## EXERCISE DIRECTIONS
Reproduce the entries shown below only from the line with "Jakie warstwy ma" down to the line with "Urząd Komunikacji Elektronicznej", keeping both end lines and copying each one exactly.
──────── DATA FOR ANALYSIS ────────
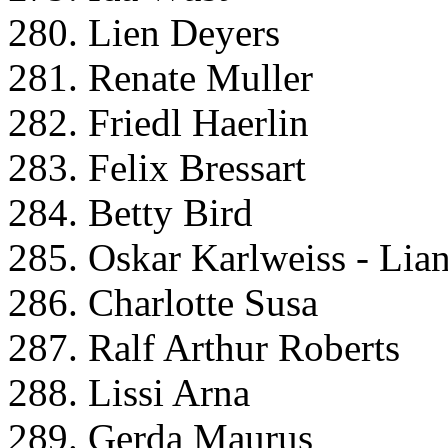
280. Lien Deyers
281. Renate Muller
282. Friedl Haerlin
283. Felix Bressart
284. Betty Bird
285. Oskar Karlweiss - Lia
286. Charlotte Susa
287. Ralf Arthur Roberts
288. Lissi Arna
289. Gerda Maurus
────────
──────── DATA FOR ANALYSIS ────────
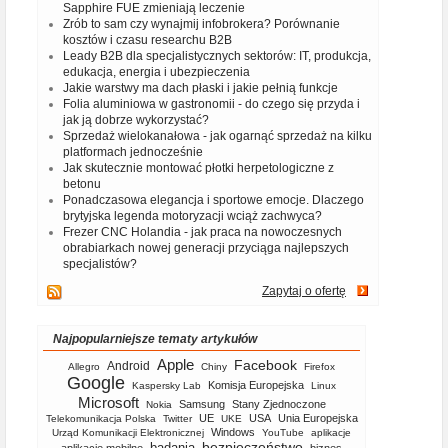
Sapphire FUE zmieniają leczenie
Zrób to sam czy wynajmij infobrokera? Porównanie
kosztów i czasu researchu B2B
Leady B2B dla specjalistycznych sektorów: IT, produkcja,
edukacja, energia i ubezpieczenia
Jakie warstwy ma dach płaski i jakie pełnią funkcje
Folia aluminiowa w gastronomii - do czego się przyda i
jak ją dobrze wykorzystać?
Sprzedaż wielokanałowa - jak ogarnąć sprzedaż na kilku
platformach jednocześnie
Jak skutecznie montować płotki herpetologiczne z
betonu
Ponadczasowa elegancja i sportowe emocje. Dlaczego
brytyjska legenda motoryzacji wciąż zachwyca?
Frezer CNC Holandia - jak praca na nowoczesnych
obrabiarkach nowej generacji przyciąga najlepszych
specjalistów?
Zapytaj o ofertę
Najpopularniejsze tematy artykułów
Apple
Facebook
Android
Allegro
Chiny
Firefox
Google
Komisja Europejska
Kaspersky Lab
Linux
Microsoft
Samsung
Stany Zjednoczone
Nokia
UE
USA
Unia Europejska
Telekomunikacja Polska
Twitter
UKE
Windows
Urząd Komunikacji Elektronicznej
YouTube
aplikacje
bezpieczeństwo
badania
────────
──────── DATA FOR ANALYSIS ────────
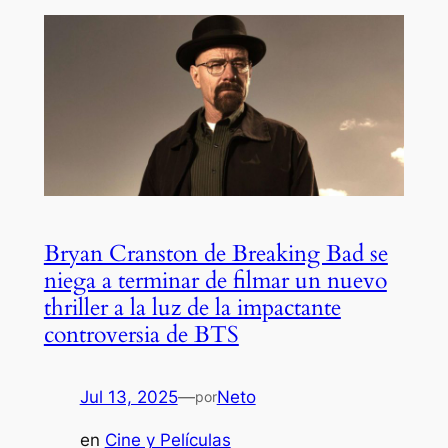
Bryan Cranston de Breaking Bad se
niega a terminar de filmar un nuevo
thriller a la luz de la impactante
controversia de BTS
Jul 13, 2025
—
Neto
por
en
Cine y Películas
────────
## TASK OUTPUT
Jakie warstwy ma dach płaski i jakie pełnią funkcje
Folia aluminiowa w gastronomii - do czego się przyda i
jak ją dobrze wykorzystać?
Sprzedaż wielokanałowa - jak ogarnąć sprzedaż na kilku
platformach jednocześnie
Jak skutecznie montować płotki herpetologiczne z
betonu
Ponadczasowa elegancja i sportowe emocje. Dlaczego
brytyjska legenda motoryzacji wciąż zachwyca?
Frezer CNC Holandia - jak praca na nowoczesnych
obrabiarkach nowej generacji przyciąga najlepszych
specjalistów?
Zapytaj o ofertę
Najpopularniejsze tematy artykułów
Apple
Facebook
Android
Allegro
Chiny
Firefox
Google
Komisja Europejska
Kaspersky Lab
Linux
Microsoft
Samsung
Stany Zjednoczone
Nokia
UE
USA
Unia Europejska
Telekomunikacja Polska
Twitter
UKE
Windows
Urząd Komunikacji Elektronicznej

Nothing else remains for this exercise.